Guru

This week’s guru

Sticky-backed plastic addicts need not apply

Guru was pleased to learn that the EU wants to introduce a standardised
European CV, which will make it easier for employers to recruit from other
countries.

A survey into CVs by recruitment website forum3 shows the introduction of a
standard CV format is much overdue.

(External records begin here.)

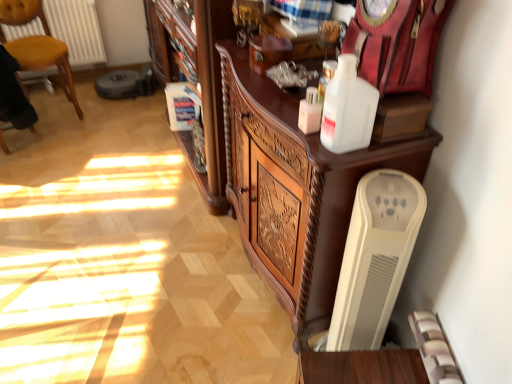 Question: Does velvet black armchair at left lie behind white plastic bottle at upper center, which appears as the second bottle when viewed from the left?

Choices:
 (A) yes
 (B) no

Answer: (A)

Question: From a real-world perspective, is velvet black armchair at left on white plastic bottle at upper center, positioned as the first bottle in right-to-left order?

Choices:
 (A) yes
 (B) no

Answer: (B)

Question: From the image's perspective, is velvet black armchair at left on top of white plastic bottle at upper center, which appears as the second bottle when viewed from the left?

Choices:
 (A) no
 (B) yes

Answer: (B)

Question: From a real-world perspective, is velvet black armchair at left beneath white plastic bottle at upper center, positioned as the first bottle in right-to-left order?

Choices:
 (A) yes
 (B) no

Answer: (A)

Question: Does velvet black armchair at left have a larger size compared to white plastic bottle at upper center, which appears as the second bottle when viewed from the left?

Choices:
 (A) no
 (B) yes

Answer: (B)

Question: In the image, is white plastic bottle at upper center, positioned as the first bottle in right-to-left order, on the left side or the right side of white plastic heater at lower right?

Choices:
 (A) left
 (B) right

Answer: (A)

Question: Is white plastic bottle at upper center, positioned as the first bottle in right-to-left order, inside or outside of white plastic heater at lower right?

Choices:
 (A) outside
 (B) inside

Answer: (A)

Question: Based on their sizes in the image, would you say white plastic bottle at upper center, positioned as the first bottle in right-to-left order, is bigger or smaller than white plastic heater at lower right?

Choices:
 (A) big
 (B) small

Answer: (B)

Question: In terms of width, does white plastic bottle at upper center, positioned as the first bottle in right-to-left order, look wider or thinner when compared to white plastic heater at lower right?

Choices:
 (A) wide
 (B) thin

Answer: (B)

Question: Looking at the image, does yellow upholstered chair at left seem bigger or smaller compared to white glossy bottle at upper center, the 2th bottle in the right-to-left sequence?

Choices:
 (A) small
 (B) big

Answer: (B)

Question: Considering their positions, is yellow upholstered chair at left located in front of or behind white glossy bottle at upper center, the 2th bottle in the right-to-left sequence?

Choices:
 (A) front
 (B) behind

Answer: (B)

Question: Is yellow upholstered chair at left taller or shorter than white glossy bottle at upper center, the 2th bottle in the right-to-left sequence?

Choices:
 (A) short
 (B) tall

Answer: (B)

Question: Visually, is yellow upholstered chair at left positioned to the left or to the right of white glossy bottle at upper center, the 2th bottle in the right-to-left sequence?

Choices:
 (A) right
 (B) left

Answer: (B)

Question: From the image's perspective, is white plastic heater at lower right positioned above or below yellow upholstered chair at left?

Choices:
 (A) below
 (B) above

Answer: (A)

Question: Considering the positions of white plastic heater at lower right and yellow upholstered chair at left in the image, is white plastic heater at lower right wider or thinner than yellow upholstered chair at left?

Choices:
 (A) wide
 (B) thin

Answer: (B) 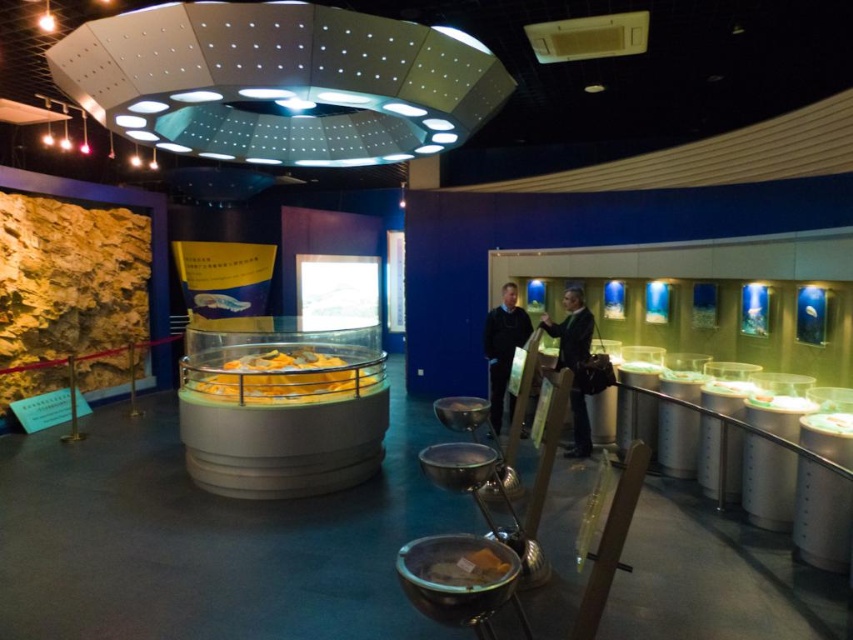 Does black leather jacket at center appear on the left side of dark blue sweater at center?

In fact, black leather jacket at center is to the right of dark blue sweater at center.

Which is above, black leather jacket at center or dark blue sweater at center?

black leather jacket at center

Describe the element at coordinates (573, 362) in the screenshot. I see `black leather jacket at center` at that location.

Find the location of a particular element. The image size is (853, 640). black leather jacket at center is located at coordinates (573, 362). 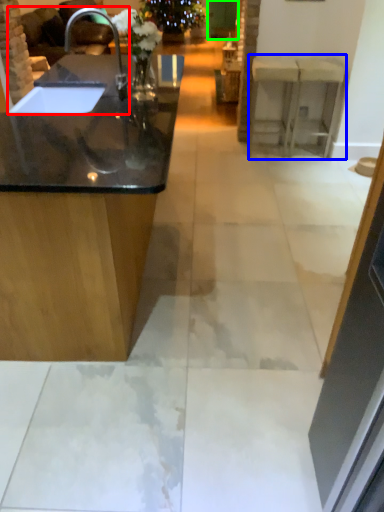 Question: Which is nearer to the sink (highlighted by a red box)? counter (highlighted by a blue box) or glass door (highlighted by a green box).

Choices:
 (A) counter
 (B) glass door

Answer: (A) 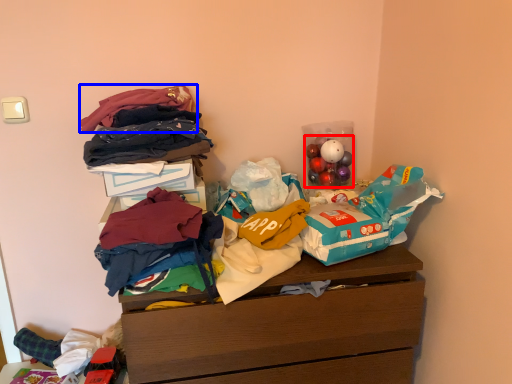 Question: Which of the following is the closest to the observer, toy (highlighted by a red box) or clothing (highlighted by a blue box)?

Choices:
 (A) toy
 (B) clothing

Answer: (B) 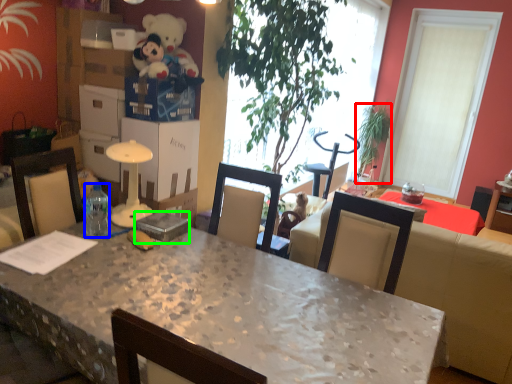 Question: Based on their relative distances, which object is farther from houseplant (highlighted by a red box)? Choose from bottle (highlighted by a blue box) and box (highlighted by a green box).

Choices:
 (A) bottle
 (B) box

Answer: (A) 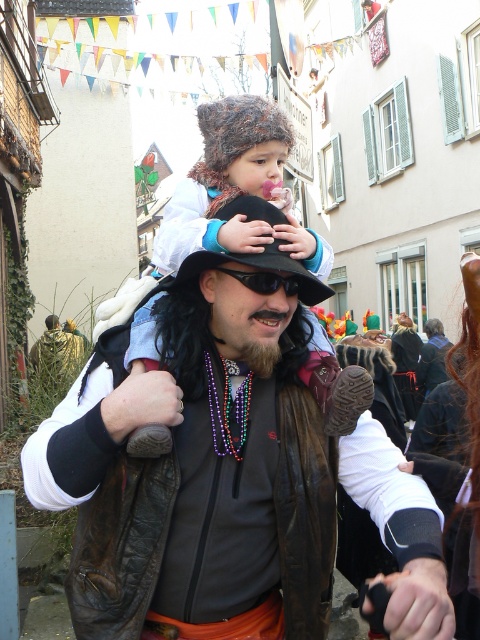 Is fluffy brown hat at center below black plastic goggles at center?

Incorrect, fluffy brown hat at center is not positioned below black plastic goggles at center.

Which is more to the right, fluffy brown hat at center or black plastic goggles at center?

black plastic goggles at center

Locate an element on the screen. The width and height of the screenshot is (480, 640). fluffy brown hat at center is located at coordinates (237, 188).

Between brown leather jacket at center and black plastic goggles at center, which one appears on the right side from the viewer's perspective?

black plastic goggles at center is more to the right.

Which is more to the left, brown leather jacket at center or black plastic goggles at center?

Positioned to the left is brown leather jacket at center.

This screenshot has width=480, height=640. I want to click on brown leather jacket at center, so click(x=224, y=477).

Which of these two, brown leather jacket at center or fluffy brown hat at center, stands shorter?

Standing shorter between the two is brown leather jacket at center.

Can you confirm if brown leather jacket at center is positioned above fluffy brown hat at center?

Incorrect, brown leather jacket at center is not positioned above fluffy brown hat at center.

Does point (319, 480) come farther from viewer compared to point (154, 248)?

No, (319, 480) is in front of (154, 248).

What are the coordinates of `brown leather jacket at center` in the screenshot? It's located at pos(224,477).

It reveals that some UK jobseekers list
irrelevant achievements such as Blue Peter badges among their qualifications.

One jobhunter included a picture of his DIY bathroom as evidence of his
initiative and another sent his half-torn wedding photo to highlight his
divorced marital status.

David Lale, MD of forum3, said: "Many people go into too much depth and
have superficial facts that are simply irrelevant."

Guru agrees but obviously really vital information – like his 1999 Train
Spotter of the Year Award (northern district) – can only help an employer make
the right choice.

Skills monopoly which bypass Go

The importance of ensuring staff are trained to do all aspects of their job
was brought home to Guru last week when a flight from Newcastle to a foggy
Stansted had to be diverted because one of the two pilots was not trained to
land when visibility was less than 200 metres.

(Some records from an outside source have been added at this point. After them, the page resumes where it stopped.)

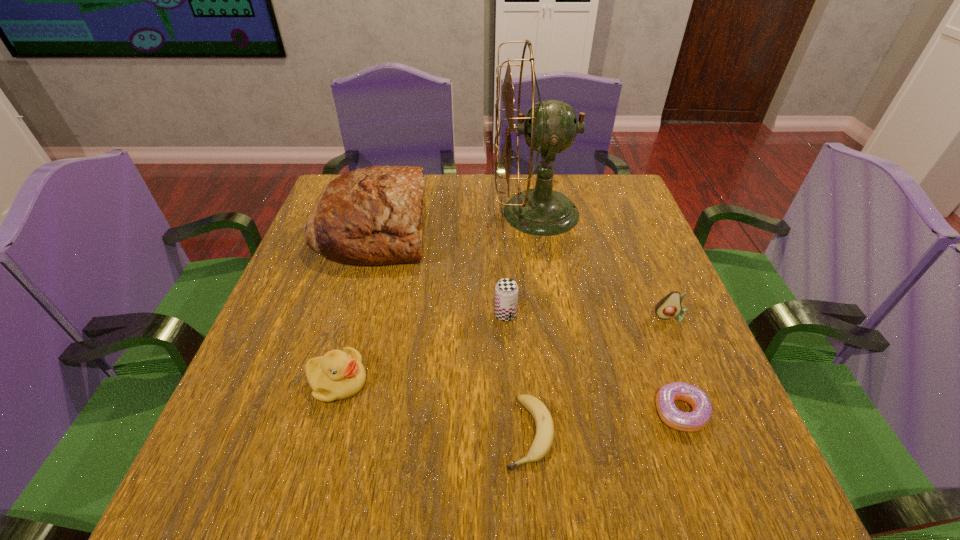 The image size is (960, 540). Identify the location of the tallest object. (550, 127).

Locate an element on the screen. the sixth shortest object is located at coordinates (370, 216).

Image resolution: width=960 pixels, height=540 pixels. Identify the location of beer can. (506, 290).

What are the coordinates of `avocado` in the screenshot? It's located at (668, 307).

Identify the location of duckling. This screenshot has height=540, width=960. (338, 375).

At what (x,y) coordinates should I click in order to perform the action: click on the sixth tallest object. Please return your answer as a coordinate pair (x, y). The height and width of the screenshot is (540, 960). Looking at the image, I should click on (696, 420).

You are a GUI agent. You are given a task and a screenshot of the screen. Output one action in this format:
    pyautogui.click(x=<x>, y=<y>)
    Task: Click on the banana
    
    Given the screenshot: What is the action you would take?
    pyautogui.click(x=544, y=435)

Where is `free spot located in front of the tallest object, directing air flow`? The width and height of the screenshot is (960, 540). free spot located in front of the tallest object, directing air flow is located at coordinates (372, 213).

Locate an element on the screen. The width and height of the screenshot is (960, 540). free point located 0.390m in front of the tallest object, directing air flow is located at coordinates (353, 213).

Image resolution: width=960 pixels, height=540 pixels. What are the coordinates of `vacant space located in front of the tallest object, directing air flow` in the screenshot? It's located at (396, 213).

Guru has always been a nervous flyer so sympathises with the passengers who
were understandably unhappy with the situation.

A spokesman for Go explained both pilots had to be trained to land in poor
visibility to touch down in fog which was why the plane eventually landed at
East Midlands airport.

Guru is not impressed – he would have thought landing in poor visibility is
one of the more basic piloting skills for the UK.

Teutonic workers caught napping

Guru was disappointed to learn that the Nasa research he highlighted last
week, which claims a 45-minute power nap can significantly boost staff
performance, is already old hat in Germany.

Apparently the German Institute for Sleep Research has been arguing the
benefits of siestas for some time.

Not only are companies providing quiet areas and sofabeds for staff to lay
their weary heads but apparently Regensburg University has opened a sleep
school to teach employees how to relax.

Maybe the German economy is no longer the envy of Europe because our
Teutonic cousins are so busy sleeping or learning how to sleep.

Employment rights extend to animals

Guru welcomed plans to extend the
Working Time Regulations to ensure all working animals, excluding police and
armed forces animals, which count as serving officers for the purposes of the
law, will soon be entitled to regulated work breaks.

The current edition of our sister magazine Occupational Health
outlines the new regulations, which mean keepers and handlers are responsible
for ensuring their animals receive proper breaks during the working day.

All organisations which use working animals will also need to
have an occupational health service or access to one.

Under the separate EU Living Animals Directive the word
‘mongrel’ should not be used in reference to any cross-bred creature and the
term ‘bitch’ should only be applied to females of certified pedigree.

All very sensible Guru thought until the penny dropped and he
realised he was reading the 1 April issue of OH magazine.